Of course (as I'm constantly reminded), he has had the comfort and security of living in his own home. Which is great for people who enjoy running like hell to stay in place. I don't like running at all. In nominal terms then (from 6/'00), the average American home has appreciated 27%, silver 40%, gold 48%, oil (as reflected in the XOI since I couldn't locate a barrel price) 70%, and natural gas (from the XNG) 83%. Pick any inflation number you believe to be honest, subtract that from the above figures and tell me in what areas are we experiencing a bubble and in which is it merely the appearance of a bubble. After factoring in inflation, have the elephants really traveled that far from home? Or are they really just a couple of fields over and only because we're looking through the wrong end of the opera glasses, they appear so far away? Might they not still have many more outbound miles yet to go?

 I certainly don't have the answers to these questions. I realize this doesn't measure up to the Chair's insistence on hard numbers and measurable probabilities. However, as his own research has revealed, the capital markets are overwhelmingly upwardly biased regarding equities and downwardly biased regarding commodities.
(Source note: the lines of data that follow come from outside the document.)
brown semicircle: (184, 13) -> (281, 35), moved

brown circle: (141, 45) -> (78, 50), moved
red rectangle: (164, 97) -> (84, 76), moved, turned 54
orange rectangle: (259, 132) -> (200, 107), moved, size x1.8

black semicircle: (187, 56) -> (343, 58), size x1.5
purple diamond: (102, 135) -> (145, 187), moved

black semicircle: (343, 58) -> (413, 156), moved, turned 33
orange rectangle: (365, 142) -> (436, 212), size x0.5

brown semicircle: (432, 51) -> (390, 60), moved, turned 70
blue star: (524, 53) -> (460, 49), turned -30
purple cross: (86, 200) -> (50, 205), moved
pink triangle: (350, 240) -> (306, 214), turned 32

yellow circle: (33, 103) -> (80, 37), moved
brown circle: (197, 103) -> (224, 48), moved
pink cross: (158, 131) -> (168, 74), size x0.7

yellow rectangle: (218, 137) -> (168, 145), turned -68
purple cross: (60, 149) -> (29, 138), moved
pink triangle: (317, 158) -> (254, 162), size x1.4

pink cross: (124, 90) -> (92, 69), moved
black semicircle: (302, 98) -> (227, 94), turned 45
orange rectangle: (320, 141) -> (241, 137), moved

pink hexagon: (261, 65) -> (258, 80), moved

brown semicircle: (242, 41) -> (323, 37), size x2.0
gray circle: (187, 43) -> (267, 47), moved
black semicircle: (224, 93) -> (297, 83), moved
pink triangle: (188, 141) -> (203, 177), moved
There are not enough data points to make a case for commodities...ever. But we know that they do have their seasons. Where are they now? All I can be sure of is that they're currently traveling through the county of Schadenfreude.

Tony Corso responds:

Two points:

  1. The average home might have appreciated only 27% over five years, but that is an average of minimal appreciation in the Midwest and 15%+/year appreciation on the coasts [NYC, DC, Miami, Nola, LA, SF, San Diego, etc]; and DC & NYC and their bedroom communities are closer to 20%/year. Should we really say that housing isn't a bubble because when you "average up" Midwestern homes that have gone nowhere, and coastal homes that have taken off, the average hasn't gone up much? Now if you want to argue that the long term benefits of shelter are being discounted at a lower rate through low mortgages, well, that would be an interesting argument. I would point out that mortgages' dropping from 9% to 6% over 5 years only allows you to buy a third more house, [not 15+% per year more], but it would still be an interesting argument.
  2. If inflation is always and everywhere a monetary phenomenon, [and it is], don't the recent run-ups in oil, gas, steel, copper, etc, represent real price increases, rather than inflation? And real prices that can rise due to supply constraints can fall when things free up. Inflationary rises are almost always permanent, 'cause there are rarely instances of deflation.